- EXERCISE MATERIALS -
========================
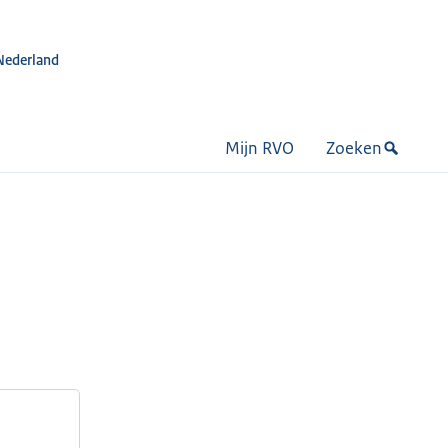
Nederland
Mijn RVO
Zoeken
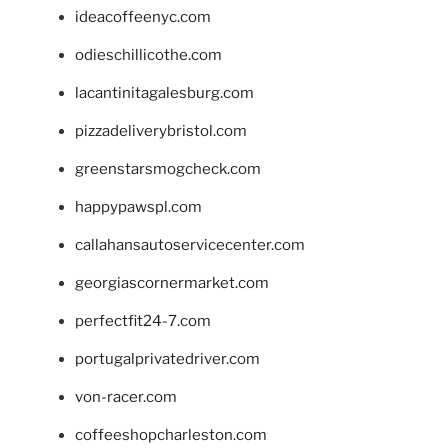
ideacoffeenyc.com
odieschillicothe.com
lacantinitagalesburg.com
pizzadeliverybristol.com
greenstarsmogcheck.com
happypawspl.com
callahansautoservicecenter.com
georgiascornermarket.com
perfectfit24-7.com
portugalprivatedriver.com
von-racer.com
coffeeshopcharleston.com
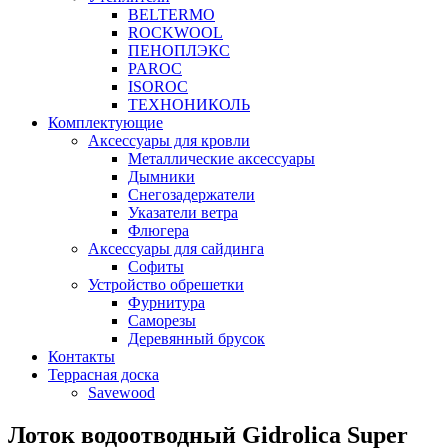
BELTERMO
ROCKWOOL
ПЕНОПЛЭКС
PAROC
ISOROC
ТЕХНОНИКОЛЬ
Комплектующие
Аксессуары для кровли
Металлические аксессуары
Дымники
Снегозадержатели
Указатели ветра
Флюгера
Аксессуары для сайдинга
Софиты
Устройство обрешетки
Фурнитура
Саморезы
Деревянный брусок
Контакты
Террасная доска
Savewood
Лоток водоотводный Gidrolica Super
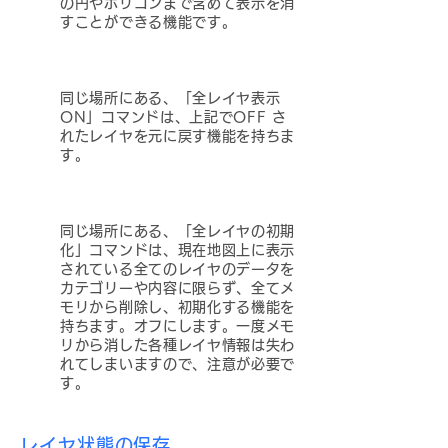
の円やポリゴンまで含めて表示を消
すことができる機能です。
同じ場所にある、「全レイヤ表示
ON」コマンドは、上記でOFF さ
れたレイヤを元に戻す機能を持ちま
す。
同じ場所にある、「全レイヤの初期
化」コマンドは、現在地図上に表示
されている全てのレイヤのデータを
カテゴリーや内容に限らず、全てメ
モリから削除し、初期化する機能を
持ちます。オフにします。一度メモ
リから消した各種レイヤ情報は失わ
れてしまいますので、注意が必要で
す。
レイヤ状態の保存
========================
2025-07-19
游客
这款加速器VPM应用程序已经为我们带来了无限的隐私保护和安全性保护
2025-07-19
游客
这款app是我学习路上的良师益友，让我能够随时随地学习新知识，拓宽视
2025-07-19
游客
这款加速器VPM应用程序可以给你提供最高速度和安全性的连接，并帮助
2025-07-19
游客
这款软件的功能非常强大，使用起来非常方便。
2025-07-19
========================
- THE PROBLEM -
Look above for the line with "portugalprivatedriver.com" and the line with "Террасная доска"; set down those two lines and all lines between them exactly, without pictures and without anything else.

- TASK RESPONSE -
portugalprivatedriver.com
von-racer.com
coffeeshopcharleston.com
BELTERMO
ROCKWOOL
ПЕНОПЛЭКС
PAROC
ISOROC
ТЕХНОНИКОЛЬ
Комплектующие
Аксессуары для кровли
Металлические аксессуары
Дымники
Снегозадержатели
Указатели ветра
Флюгера
Аксессуары для сайдинга
Софиты
Устройство обрешетки
Фурнитура
Саморезы
Деревянный брусок
Контакты
Террасная доска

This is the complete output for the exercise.